I cried. We cried. Though not in front of Seth. I called him “My brave boy”. I didn’t joke.
Friday 22nd January
Diagnosis – Lymphoma. Burkitt’s Lymphoma. An aggressive form of cancer. With an aggressive treatment. BUT – with a good prognosis.
Saturday 23rd January
I have to take Seth to Piam Brown two days early. Yesterday his airway was 50% compromised. Today it is over 75%. He is started on his treatment immediately and Steroids to reduce the size of the lump.

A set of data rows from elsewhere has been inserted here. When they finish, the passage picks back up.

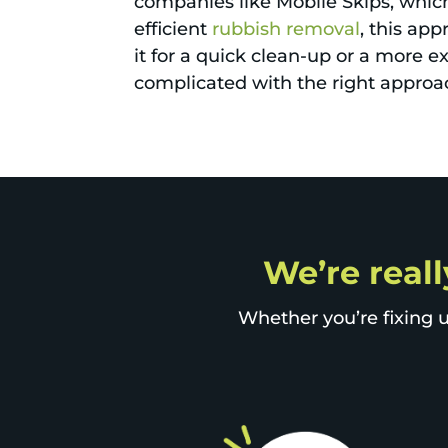
companies like Mobile Skips, which 
efficient
rubbish removal
, this ap
it for a quick clean-up or a more e
complicated with the right approa
We’re reall
Whether you’re fixing u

On the way in I have a very frank conversation with Seth about what is wrong, what it means and what Chemotherapy is, what it will do to him and why it needs to happen. He takes it all in. He understands. He asks questions. He gets it. He’s only 7. He shouldn’t understand. He shouldn’t get it. He shouldn’t need to know.
Sunday 24th January
The only plus in all of this is that I’ve got to spend a lot more time with Seth. He has amazed me with how much he has already been through and given how unsettling and upsetting this must be for him he is copying amazingly. He is taking everything in his stride (except for having plasters removed!). My heart bursts with pride and love for him.